‘A LONG WAY TO GO’ IN VACCINE WORK

Merck’s announcement in October that its investigational HIV vaccine, the furthest along in clinical trials, appeared to actually increase risk for infection was yet another blow to the two-decade-long search for an AIDS vaccine. NIAID Director Anthony Fauci said that until key questions are answered, NIAID’s own vaccine trial, PAVE-100, has been put on hold.

Like nearly every vaccine currently being investigated in clinical trials, PAVE-100 is a T-cell vaccine. Though each vaccine is unique, all are based on the general premise that protecting these critical immune cells, a subgroup of which HIV targets first, could halt the virus’s eventual stranglehold on the immune system. The Merck vaccine’s “rather abrupt failure,” as Fauci called it, may challenge that premise, although it is not yet clear why the vaccine failed.

The cold virus that was used as a vector to deliver the HIV DNA into the bodies of study participants is a primary culprit at the moment, because volunteers who had higher “baseline” immunity to the cold virus at the beginning of the study had a higher HIV infection rate. Fauci’s lab is among those looking into this link. But this association may merely be a marker for some other demographic or socioeconomic factor, rather than a “true biological effect,” he said.

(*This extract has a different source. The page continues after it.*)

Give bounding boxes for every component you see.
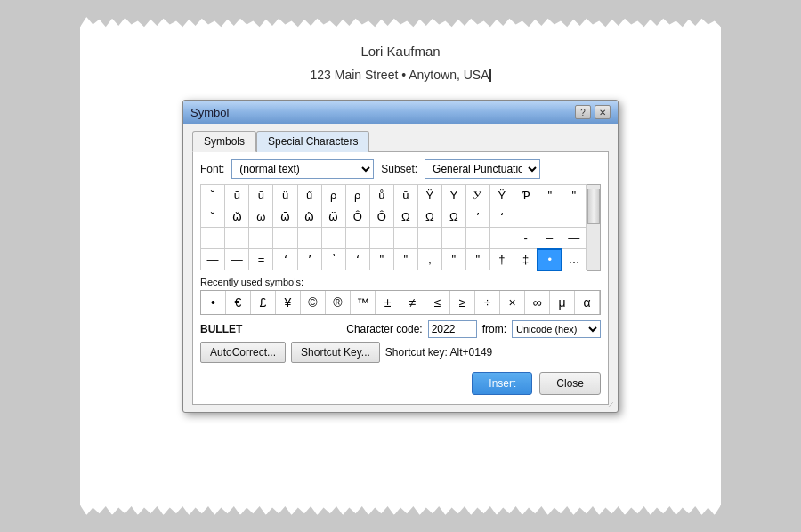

While the cold-virus connection gets sorted out, Fauci and other AIDS vaccine experts are re-emphasizing the need to think beyond T cells. “Although a lot of the effort and activity has been directed toward the T-cell vaccine—and we are still presuming this [to be a target]—it is clear that we will have to somehow get a neutralizing antibody effect from the vaccine,” he said, referring to the goal of broadly activating immune proteins to recognize the offending virus and attack it. This fundamental immune defense system fails in HIV infection.

“Right now, none of the vaccines that are in clinical trials are specifically directed toward inducing neutralizing antibodies,” he said. “The bottom line is, we have a long way to go.”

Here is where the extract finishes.